Check each line of the entries below for the word "élelmiszerlánc", and copy the lines that have it.
[[ SUPPLIED DATA open ]]
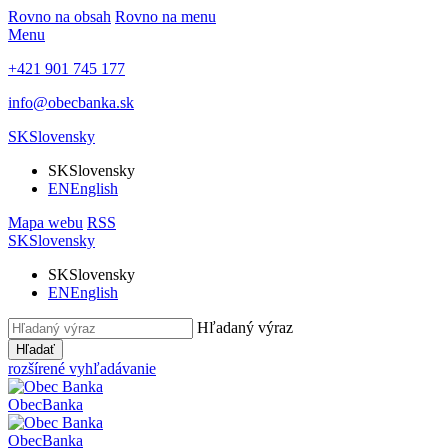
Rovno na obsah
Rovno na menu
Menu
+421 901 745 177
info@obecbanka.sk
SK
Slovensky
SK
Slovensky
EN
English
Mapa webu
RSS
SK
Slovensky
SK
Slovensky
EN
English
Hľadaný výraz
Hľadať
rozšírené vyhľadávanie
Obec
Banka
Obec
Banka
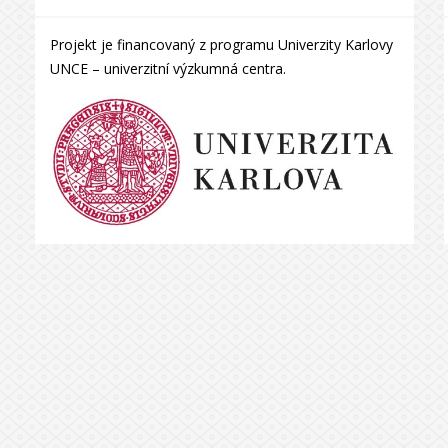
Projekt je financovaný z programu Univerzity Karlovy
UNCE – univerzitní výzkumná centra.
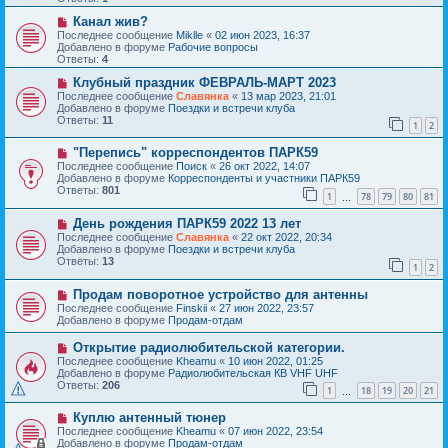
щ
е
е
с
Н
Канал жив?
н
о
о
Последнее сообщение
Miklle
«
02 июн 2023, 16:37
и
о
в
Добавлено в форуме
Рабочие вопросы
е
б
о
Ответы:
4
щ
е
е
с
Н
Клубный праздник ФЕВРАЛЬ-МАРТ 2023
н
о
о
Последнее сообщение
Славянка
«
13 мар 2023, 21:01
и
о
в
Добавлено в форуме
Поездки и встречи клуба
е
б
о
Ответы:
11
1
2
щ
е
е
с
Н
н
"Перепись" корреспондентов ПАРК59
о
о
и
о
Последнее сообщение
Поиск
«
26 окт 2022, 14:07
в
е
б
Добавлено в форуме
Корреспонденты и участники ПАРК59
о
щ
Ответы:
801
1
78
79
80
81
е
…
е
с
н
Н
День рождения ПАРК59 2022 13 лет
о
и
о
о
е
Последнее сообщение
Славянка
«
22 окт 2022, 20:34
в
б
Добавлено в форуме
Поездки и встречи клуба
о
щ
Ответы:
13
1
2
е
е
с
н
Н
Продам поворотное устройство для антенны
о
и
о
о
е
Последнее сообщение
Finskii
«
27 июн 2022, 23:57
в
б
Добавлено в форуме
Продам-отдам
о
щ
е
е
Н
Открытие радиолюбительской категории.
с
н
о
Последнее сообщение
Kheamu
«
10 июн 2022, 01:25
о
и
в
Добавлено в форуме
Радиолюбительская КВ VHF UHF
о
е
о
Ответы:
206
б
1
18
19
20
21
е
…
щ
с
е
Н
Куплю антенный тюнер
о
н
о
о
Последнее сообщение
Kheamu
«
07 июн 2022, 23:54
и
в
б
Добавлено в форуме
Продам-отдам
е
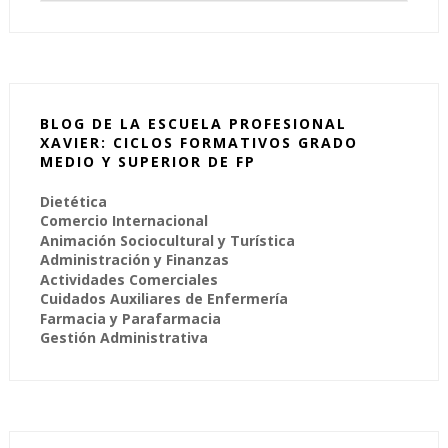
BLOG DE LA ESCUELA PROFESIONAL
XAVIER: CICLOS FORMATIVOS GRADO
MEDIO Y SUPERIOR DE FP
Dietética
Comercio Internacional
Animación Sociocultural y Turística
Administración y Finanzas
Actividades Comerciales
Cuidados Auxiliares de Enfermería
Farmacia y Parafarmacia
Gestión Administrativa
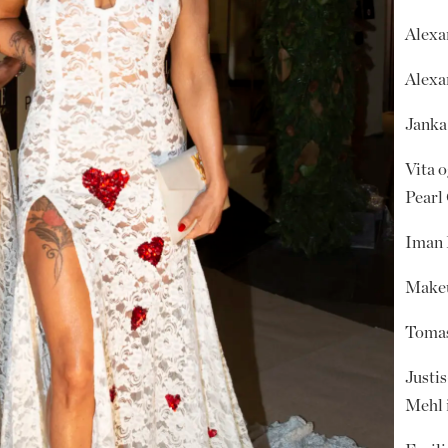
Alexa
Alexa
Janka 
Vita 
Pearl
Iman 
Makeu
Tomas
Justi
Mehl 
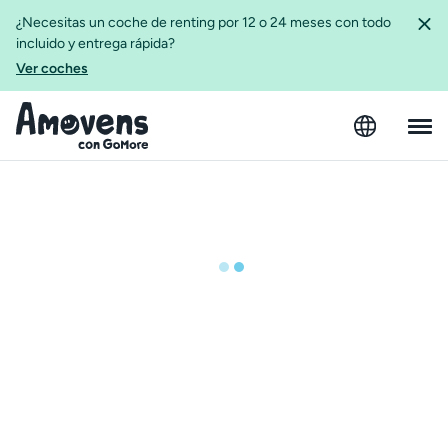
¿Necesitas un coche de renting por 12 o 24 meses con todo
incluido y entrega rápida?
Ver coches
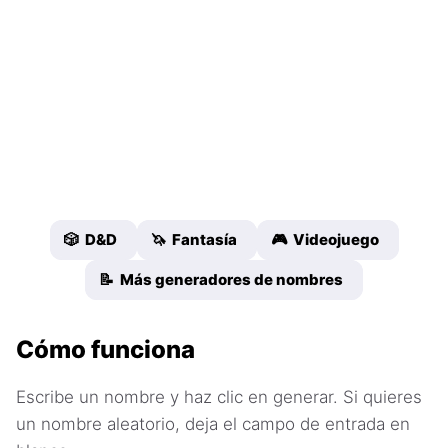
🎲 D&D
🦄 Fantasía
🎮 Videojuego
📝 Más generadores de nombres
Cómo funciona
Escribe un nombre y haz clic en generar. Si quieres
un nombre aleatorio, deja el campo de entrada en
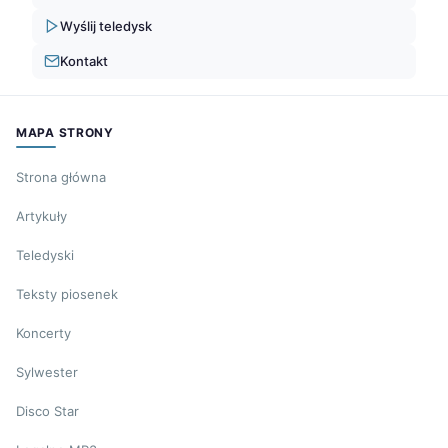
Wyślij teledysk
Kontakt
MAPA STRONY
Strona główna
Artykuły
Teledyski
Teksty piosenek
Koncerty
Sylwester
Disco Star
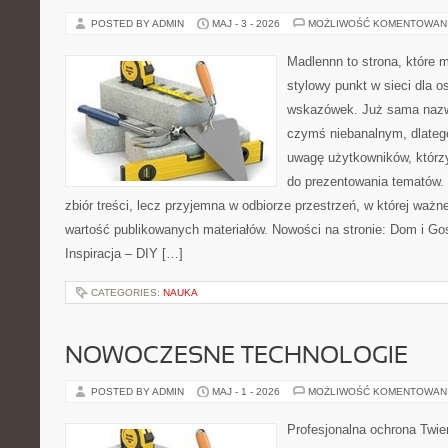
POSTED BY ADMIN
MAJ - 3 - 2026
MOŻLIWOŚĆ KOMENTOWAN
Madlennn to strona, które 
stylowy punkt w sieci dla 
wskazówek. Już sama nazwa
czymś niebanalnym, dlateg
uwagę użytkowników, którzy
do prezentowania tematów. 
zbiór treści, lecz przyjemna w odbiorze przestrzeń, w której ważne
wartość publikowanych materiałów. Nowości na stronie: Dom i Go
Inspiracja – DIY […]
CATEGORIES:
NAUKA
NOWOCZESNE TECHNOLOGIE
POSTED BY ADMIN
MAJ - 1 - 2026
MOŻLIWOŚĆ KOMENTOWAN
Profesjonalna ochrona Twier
[[ SUPPLIED DATA closed ]]
[[ SUPPLIED DATA open ]]
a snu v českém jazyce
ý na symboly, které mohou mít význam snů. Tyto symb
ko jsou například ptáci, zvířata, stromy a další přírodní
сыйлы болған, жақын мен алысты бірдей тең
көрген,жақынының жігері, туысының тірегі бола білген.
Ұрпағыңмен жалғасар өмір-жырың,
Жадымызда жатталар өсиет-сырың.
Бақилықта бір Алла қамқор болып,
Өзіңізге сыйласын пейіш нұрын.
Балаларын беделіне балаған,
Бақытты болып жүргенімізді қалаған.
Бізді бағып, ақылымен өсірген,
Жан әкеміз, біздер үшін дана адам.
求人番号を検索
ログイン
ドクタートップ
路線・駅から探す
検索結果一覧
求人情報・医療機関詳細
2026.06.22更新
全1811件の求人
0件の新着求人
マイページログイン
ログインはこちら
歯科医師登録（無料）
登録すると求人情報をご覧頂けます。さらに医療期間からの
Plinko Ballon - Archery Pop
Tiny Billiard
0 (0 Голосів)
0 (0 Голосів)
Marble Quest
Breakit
[[ SUPPLIED DATA closed ]]
[[ SUPPLIED DATA open ]]
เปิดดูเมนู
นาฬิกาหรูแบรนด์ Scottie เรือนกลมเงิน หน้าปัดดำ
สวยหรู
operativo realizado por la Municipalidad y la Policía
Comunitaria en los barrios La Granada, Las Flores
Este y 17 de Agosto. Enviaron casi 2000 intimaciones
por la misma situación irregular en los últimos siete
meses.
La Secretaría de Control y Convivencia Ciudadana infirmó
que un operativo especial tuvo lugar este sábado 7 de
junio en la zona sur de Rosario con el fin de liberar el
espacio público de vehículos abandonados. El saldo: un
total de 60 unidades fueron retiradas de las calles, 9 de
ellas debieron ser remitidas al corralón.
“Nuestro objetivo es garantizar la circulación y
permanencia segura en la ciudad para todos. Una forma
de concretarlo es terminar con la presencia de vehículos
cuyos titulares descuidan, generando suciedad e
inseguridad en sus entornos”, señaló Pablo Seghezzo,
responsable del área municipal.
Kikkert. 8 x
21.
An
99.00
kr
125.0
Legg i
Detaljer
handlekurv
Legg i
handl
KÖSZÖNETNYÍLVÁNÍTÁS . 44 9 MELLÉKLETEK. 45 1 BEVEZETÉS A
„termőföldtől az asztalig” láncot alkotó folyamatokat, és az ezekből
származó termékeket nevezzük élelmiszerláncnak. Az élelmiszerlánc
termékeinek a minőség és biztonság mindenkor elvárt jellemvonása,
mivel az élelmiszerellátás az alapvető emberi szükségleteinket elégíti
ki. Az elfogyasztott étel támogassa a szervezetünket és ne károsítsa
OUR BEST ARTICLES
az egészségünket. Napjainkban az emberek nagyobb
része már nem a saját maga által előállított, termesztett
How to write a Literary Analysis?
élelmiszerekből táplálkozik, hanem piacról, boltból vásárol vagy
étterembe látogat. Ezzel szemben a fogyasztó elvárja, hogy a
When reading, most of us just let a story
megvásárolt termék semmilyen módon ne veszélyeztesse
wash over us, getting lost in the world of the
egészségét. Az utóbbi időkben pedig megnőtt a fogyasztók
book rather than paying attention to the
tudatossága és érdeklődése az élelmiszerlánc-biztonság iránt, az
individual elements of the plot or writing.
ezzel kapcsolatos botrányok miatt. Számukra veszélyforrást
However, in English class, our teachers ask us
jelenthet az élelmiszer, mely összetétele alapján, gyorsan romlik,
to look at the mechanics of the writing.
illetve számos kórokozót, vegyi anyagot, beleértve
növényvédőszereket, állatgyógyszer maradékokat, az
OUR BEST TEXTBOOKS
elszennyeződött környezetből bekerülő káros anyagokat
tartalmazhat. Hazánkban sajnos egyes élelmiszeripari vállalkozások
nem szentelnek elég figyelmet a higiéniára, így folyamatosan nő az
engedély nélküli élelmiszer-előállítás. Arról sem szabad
[[ SUPPLIED DATA closed ]]
- SOLUTION -
származó termékeket nevezzük élelmiszerláncnak. Az élelmiszerlánc
tudatossága és érdeklődése az élelmiszerlánc-biztonság iránt, az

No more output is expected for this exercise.